Withers was inducted into the Rock & Roll Hall of Fame in 2015, John Legend playing this song at the induction. Sadly he passed away at age 81 two years back.

June 28 – The Low & Loving Booming Bass Baritone Of Barry

If chocolate fudge cake could sing, it would sound like” this, according to the BBC. The voice that launched a thousand babies, Barry White, put out his biggest single, “Can’t Get Enough Of Your Love Babe” this day in 1974.

It was the title track from his third album, which came along a few weeks later. The distinctively bass-voiced R&B singer was by then 29 and quite a veteran of the music world…albeit fairly new as a solo singer. He grew up largely in L.A., listening to a lot of classical music his mom favored. In the ’60s, he’d put out a few unsuccessful singles but also worked as an A&R man for a small label, produced several records and even wrote music for the kids show The Banana Splits! Around 1970 he joined Love Unlimited, a soul girls’ group, as a producer and writer, writing their 1972 hit “Walkin’ in the Rain” and the 1973 #1 instrumental “Love’s Theme.” In time, 20th Century Fox gave him a solo recording contract (though a huge player in movies, Fox never made a major impression in music…but they gave it a shot). His first two albums both went to #1 on R&B charts and got him noticed at least on hit radio with the single “I’m Gonna Love You Just A Little Bit More” This song though put him front and center among the biggest acts going in ’74.

Can’t Get Enough Of Your Love Babe” was his only #1 hit single, and hit a career-best #5 in Canada. Coupled with the follow-up, “You’re the First, The Last, My Everything,”, it also pushed the album to the top of American charts.

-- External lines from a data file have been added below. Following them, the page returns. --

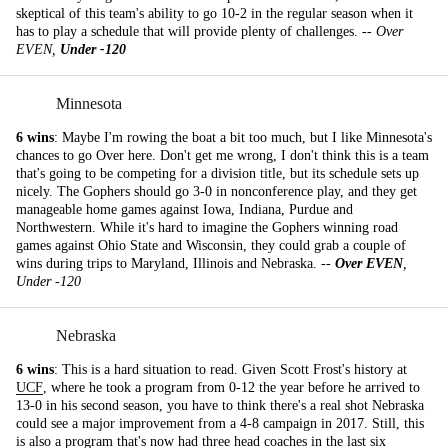
skeptical of this team's ability to go 10-2 in the regular season when it
has to play a schedule that will provide plenty of challenges. --
Over
EVEN,
Under -120
Minnesota
6 wins
: Maybe I'm rowing the boat a bit too much, but I like Minnesota's
chances to go Over here. Don't get me wrong, I don't think this is a team
that's going to be competing for a division title, but its schedule sets up
nicely. The Gophers should go 3-0 in nonconference play, and they get
manageable home games against Iowa, Indiana, Purdue and
Northwestern. While it's hard to imagine the Gophers winning road
games against Ohio State and Wisconsin, they could grab a couple of
wins during trips to Maryland, Illinois and Nebraska. --
Over EVEN
,
Under -120
Nebraska
6 wins
: This is a hard situation to read. Given Scott Frost's history at
UCF
, where he took a program from 0-12 the year before he arrived to
13-0 in his second season, you have to think there's a real shot Nebraska
could see a major improvement from a 4-8 campaign in 2017. Still, this
is also a program that's now had three head coaches in the last six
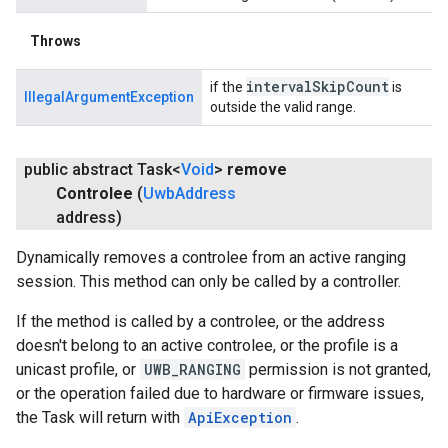
Throws
interval
Skip
Count
if the
is
IllegalArgumentException
outside the valid range.
public abstract Task<
Void
>
remove
Controlee
(
Uwb
Address
address)
Dynamically removes a controlee from an active ranging
session. This method can only be called by a controller.
If the method is called by a controlee, or the address
doesn't belong to an active controlee, or the profile is a
unicast profile, or
UWB_RANGING
permission is not granted,
or the operation failed due to hardware or firmware issues,
the Task will return with
ApiException
.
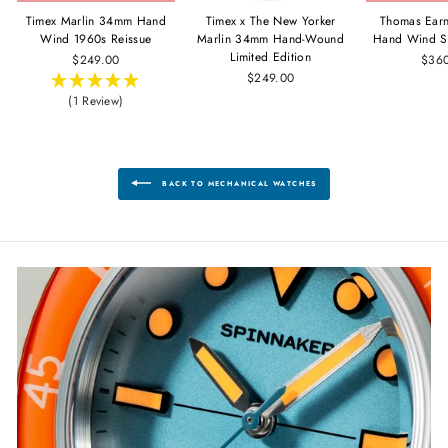
Timex Marlin 34mm Hand
Timex x The New Yorker
Thomas Ear
Wind 1960s Reissue
Marlin 34mm Hand-Wound
Hand Wind S
Limited Edition
$249.00
$36
$249.00
(1 Review)
BACK TO MECHANICAL WATCHES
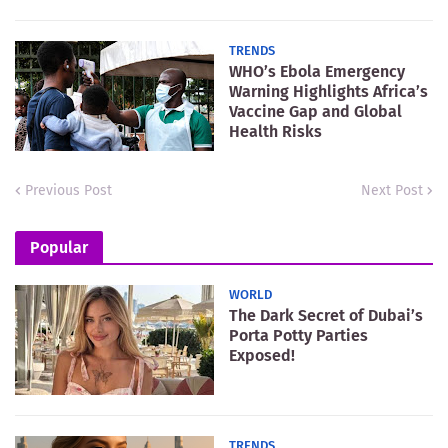
TRENDS
WHO’s Ebola Emergency
Warning Highlights Africa’s
Vaccine Gap and Global
Health Risks
Previous Post
Next Post
Popular
WORLD
The Dark Secret of Dubai’s
Porta Potty Parties
Exposed!
TRENDS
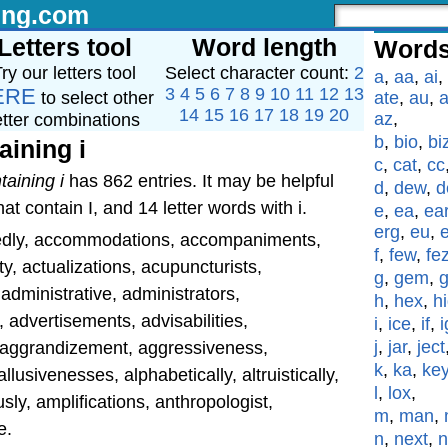
ing.com
Letters tool
Word length
Words
ry our letters tool
Select character count:
2
a
,
aa
,
ai
,
ERE
3
4
5
6
7
8
9
10
11
12
13
to select other
ate
,
au
,
a
14
15
16
17
18
19
20
az
,
etter combinations
b
,
bio
,
bi
aining i
c
,
cat
,
cc
taining i
has 862 entries. It may be helpful
d
,
dew
,
d
at contain I, and 14 letter words with i.
e
,
ea
,
ea
erg
,
eu
,
edly, accommodations, accompaniments,
f
,
few
,
fe
y, actualizations, acupuncturists,
g
,
gem
,
 administrative, administrators,
h
,
hex
,
h
, advertisements, advisabilities,
i
,
ice
,
if
,
i
j
,
jar
,
ject
y, aggrandizement, aggressiveness,
k
,
ka
,
ke
allusivenesses, alphabetically, altruistically,
l
,
lox
,
y, amplifications, anthropologist,
m
,
man
,
e.
n
,
next
,
n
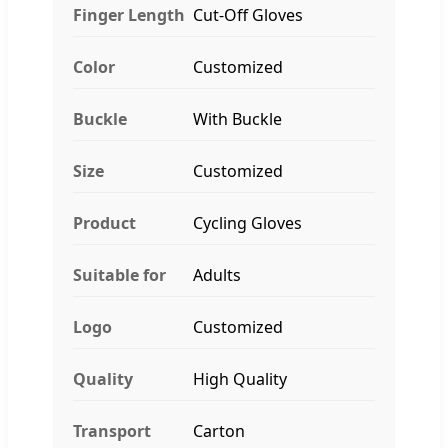
Finger Length
Cut-Off Gloves
Color
Customized
Buckle
With Buckle
Size
Customized
Product
Cycling Gloves
Suitable for
Adults
Logo
Customized
Quality
High Quality
Transport
Carton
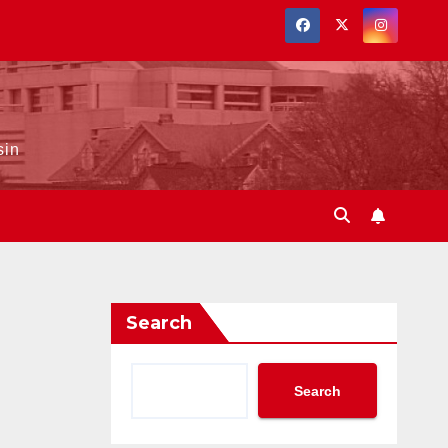
sin
Search
Search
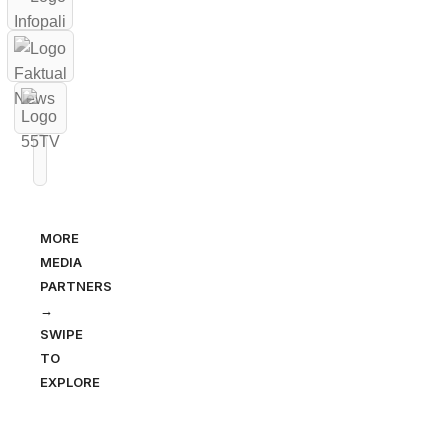
MORE
MEDIA
PARTNERS
→
SWIPE
TO
EXPLORE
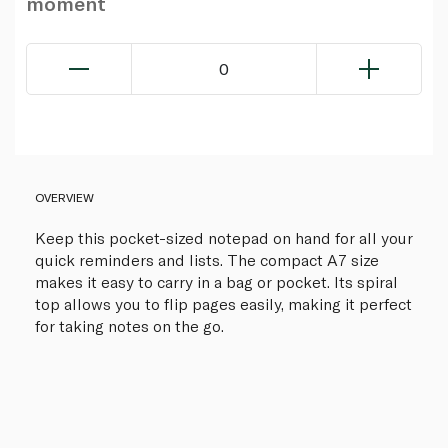
moment
0
OVERVIEW
Keep this pocket-sized notepad on hand for all your
quick reminders and lists. The compact A7 size
makes it easy to carry in a bag or pocket. Its spiral
top allows you to flip pages easily, making it perfect
for taking notes on the go.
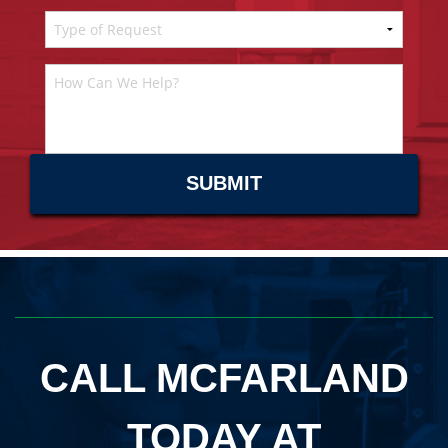
CALL MCFARLAND
TODAY AT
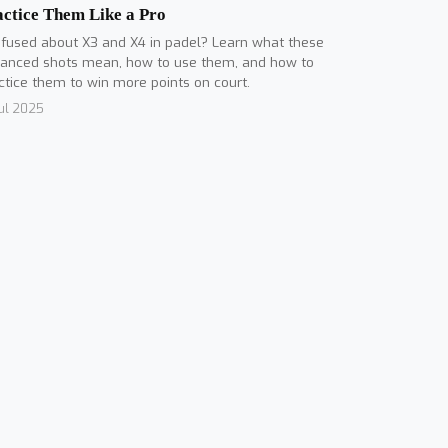
actice Them Like a Pro
fused about X3 and X4 in padel? Learn what these
anced shots mean, how to use them, and how to
ctice them to win more points on court.
Jul 2025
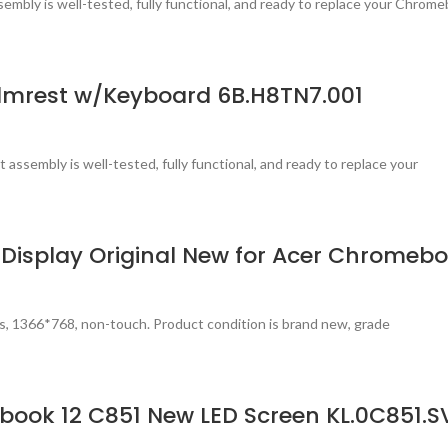
mbly is well-tested, fully functional, and ready to replace your Chrom
lmrest w/Keyboard 6B.H8TN7.001
 assembly is well-tested, fully functional, and ready to replace your
 Display Original New for Acer Chromebo
s, 1366*768, non-touch. Product condition is brand new, grade
book 12 C851 New LED Screen KL.0C851.S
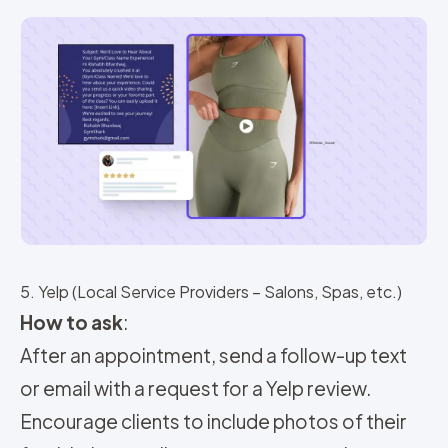
5. Yelp (Local Service Providers – Salons, Spas, etc.)
How to ask
:
After an appointment, send a follow-up text
or email with a request for a Yelp review.
Encourage clients to include photos of their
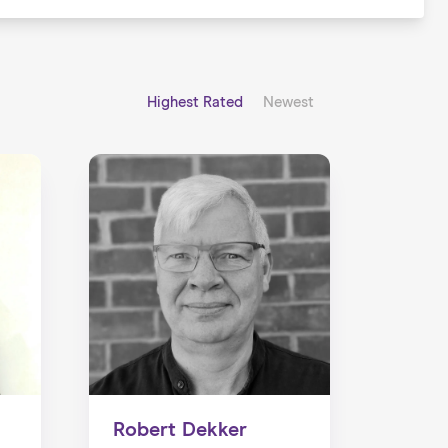
Highest Rated
Newest
Robert Dekker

White would go on to have six #1 albums on the R&B charts in the ’70s, but his disco-soul sound fell out of favor in the ’80s. This song lives on in various movies and TV shows though, including The Simpsons. They used it in their “Whacking Day” show in which Lisa recruits Barry and his low voice to sing for snakes; he was a fan of the show and even wrote an original song for that episode.

White passed away in 2003, suffering from various smoking and diabetes related problems.